Reel Density Analysis Kepadatan Simbol Mahjong Ways 2 Scatter Trigger Mapping Free Spin Mahjong Ways 2 Symbol Volatility Study Pola Pembayaran Mahjong Ways 2 Grid Expansion Effect Multiplier Mahjong Ways 2 Wild Frequency Mapping Distribusi Simbol Wild Mahjong Ways 2 Cluster Formation Index Pembentukan Klaster Simbol Mahjong Ways 2 Reel Transition Pattern Mode Free Spin Mahjong Ways 2 Multiplier Growth Model Dinamika Pengali Mahjong Ways 2 Symbol Drop Probability Probabilitas Simbol Tinggi Mahjong Ways 2 Spin Cycle Observation Pola Siklus Spin Mahjong Ways 2 Analisis Pola Momentum Spin Mahjong Wins 3 Fase Potensial Pendekatan Observatif Transisi Ritme Gates of Olympus Studi Dinamika Simbol Wild Konsistensi Sesi Digital Strategi Adaptif Pola Sesi Panjang Mahjong Wins 3 Analisis Sinkronisasi Visual Ritme Gates of Olympus Membaca Pola Scatter Aktif Indikator Perubahan Fase Pendekatan Sistematis Identifikasi Stabilitas Sesi Slot Digital Peran Variasi Tempo Spin Alur Permainan Mahjong Wins 3 Analisis Perubahan Pola Simbol Momentum Gates of Olympus Studi Ritme Interaksi Simbol Dinamika Sesi Digital

SPOTSATU.COM

Informasi Mencerahkan

Pemkab Luwu Pastikan Ketersediaan dan Keterjangkauan Pangan

LUWU — Pemerintah Kabupaten Luwu kembali menghadirkan langkah konkret menjelang Ramadan 2026. Wakil Bupati Luwu, Muh. Dhevy Bijak Pawindu, SH, mewakili Bupati Luwu H. Patahudding, secara resmi membuka Gerakan Pangan Murah yang dipusatkan di halaman Kantor Desa Baramamase, Kecamatan Walenrang, Senin (16/02/2026).

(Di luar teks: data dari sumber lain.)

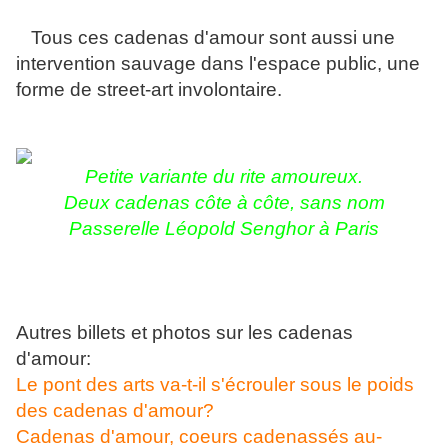
Tous ces cadenas d'amour sont aussi une
intervention sauvage dans l'espace public, une
forme de street-art involontaire.
Petite variante du rite amoureux.
Deux cadenas côte à côte, sans nom
Passerelle Léopold Senghor à Paris
Autres billets et photos sur les cadenas
d'amour:
Le pont des arts va-t-il s'écrouler sous le poids
des cadenas d'amour?
Cadenas d'amour, coeurs cadenassés au-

Kegiatan yang digagas oleh Dinas Ketahanan Pangan Kabupaten Luwu tersebut bertujuan menjaga stabilitas harga dan memastikan ketersediaan bahan pokok di tengah potensi peningkatan permintaan menjelang bulan suci.

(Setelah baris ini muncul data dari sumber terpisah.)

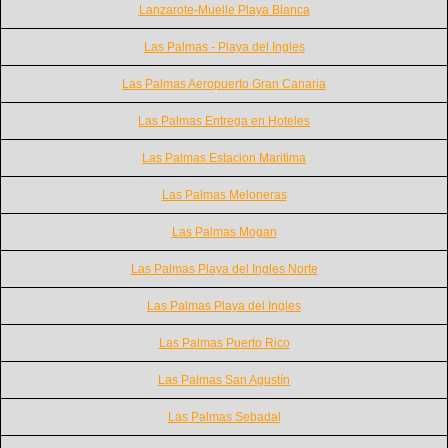
Lanzarote-Muelle Playa Blanca
Las Palmas - Playa del Ingles
Las Palmas Aeropuerto Gran Canaria
Las Palmas Entrega en Hoteles
Las Palmas Estacion Maritima
Las Palmas Meloneras
Las Palmas Mogan
Las Palmas Playa del Ingles Norte
Las Palmas Playa del Ingles
Las Palmas Puerto Rico
Las Palmas San Agustín
Las Palmas Sebadal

Dalam sambutannya, Dhevy menegaskan bahwa program ini merupakan wujud tanggung jawab pemerintah daerah sebagaimana diamanatkan dalam Undang-Undang Nomor 18 Tahun 2012 tentang Pangan.

“Pemerintah daerah memiliki kewajiban untuk menjamin keterjangkauan pangan masyarakat melalui pengelolaan pasokan, pengendalian harga bahan pokok, penguatan cadangan pangan, hingga melakukan intervensi ketika terjadi gejolak harga,” ujarnya.

Ia menambahkan, Gerakan Pangan Murah bukan sekadar agenda seremonial atau bantuan sesaat, melainkan bagian dari strategi pengendalian inflasi daerah. Program ini diharapkan mampu menjaga daya beli masyarakat yang biasanya mengalami tekanan menjelang hari besar keagamaan.

Berbagai kebutuhan pokok disediakan dengan harga lebih rendah dibandingkan harga pasar, sehingga masyarakat dapat memenuhi kebutuhan rumah tangga dengan lebih hemat. Sejak pagi, warga Walenrang tampak antusias memanfaatkan kesempatan tersebut.

“Melalui kegiatan ini, kami berharap masyarakat dapat memperoleh bahan pangan berkualitas dengan harga terjangkau. Ini merupakan bentuk nyata kehadiran pemerintah di tengah masyarakat,” tambahnya.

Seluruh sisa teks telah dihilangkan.